From the first captured content part, at least one first feature vector may be extracted. A feature vector may correspond to one or more, preferably predetermined, features (or characteristics). For example, the (average) loudness of the sound, the luminance of the light, time derivative of the luminance, spectrum of the light, histograms of oriented gradients, etc. The values of the features may be presented as one or more feature vectors, each feature vector being a sequence of numbers, wherein each number represents a value of a (predefined) characteristic or a feature. A feature vector may be one dimensional, i.e. containing only a single value associated with a single feature. The at least one feature vector may be presented as a sequence of feature vectors, thus forming a feature vector sequence.

The at least one first feature vector may be used to identify the first content part in the media stream. The at least one first feature vector extracted from the first captured content part may be compared with at least one first reference feature vector. When one of said at least one first feature vector can be matched with one of said at least one first reference feature vector, the first captured content part may be identified, i.e. said to be corresponding to a specific first reference feature vector.

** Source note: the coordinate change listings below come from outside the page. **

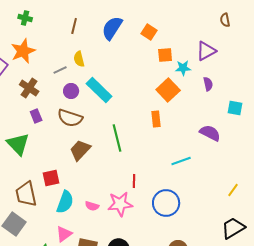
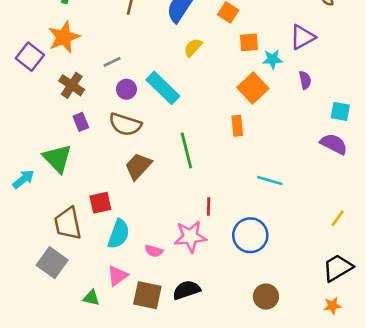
yellow semicircle: (79, 59) -> (193, 48), moved, turned 56
purple semicircle: (210, 133) -> (334, 144), moved
cyan line: (181, 161) -> (270, 181), turned 36
pink semicircle: (92, 206) -> (154, 251), moved

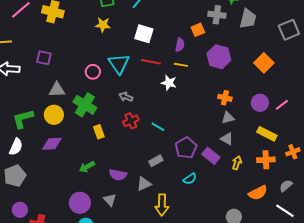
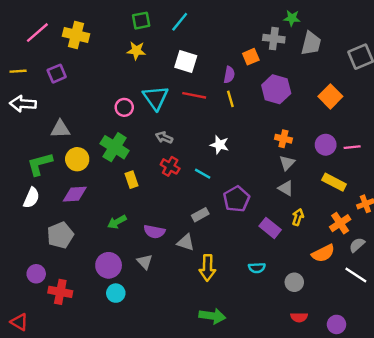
purple square: (44, 58) -> (57, 74), moved, turned -35
yellow line: (181, 65) -> (230, 99), turned 64
white star: (169, 83) -> (220, 145), moved
gray triangle: (57, 90) -> (60, 129), moved
pink line: (282, 105) -> (352, 147), turned 32
gray triangle: (228, 118) -> (287, 163), turned -32
red cross: (131, 121) -> (170, 166), turned -35
purple rectangle: (211, 156) -> (270, 228), moved
orange cross: (266, 160) -> (340, 223), moved, turned -30
gray pentagon: (15, 176) -> (60, 235), moved
cyan semicircle: (190, 179) -> (257, 268), moved, turned 32
gray triangle: (144, 184) -> (186, 242), turned 42

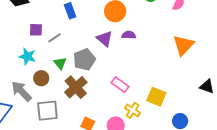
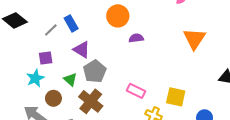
purple square: (36, 30) -> (46, 58), moved
gray line: (55, 38) -> (51, 30), moved
purple triangle: (105, 39) -> (82, 50), moved
cyan star: (27, 56) -> (35, 78), turned -30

When one of said at least one first feature vector is said to match with one of said at least one first reference feature vector, it may be the case that the difference between the values of said first feature vector and of said first reference feature vector are each, together, or after processing of the values, below a predefined threshold.

Instead of comparing and matching feature vectors, sequences of feature vectors may be compared and matched.

The first reference feature vector is a feature vector which corresponds, at least partially, with the extracted first feature vector with respect to the features or characteristics it refers to. The first reference feature vector may be obtained via different procedures, as will be explained below.

The first reference feature may be associated with a first reference timing information, indicating a first position on said reference rendering timeline. The first reference timing information may comprise said first position, which may be expressed in any time unit, such as for example seconds or any other quantity suitable (e.g. any unit of any scale).

In some cases, the first position on said reference rendering timeline may be considered as a first predefined reference time and/or may be the time with which the rendering of the first content part by the first rendering device is to be synchronized.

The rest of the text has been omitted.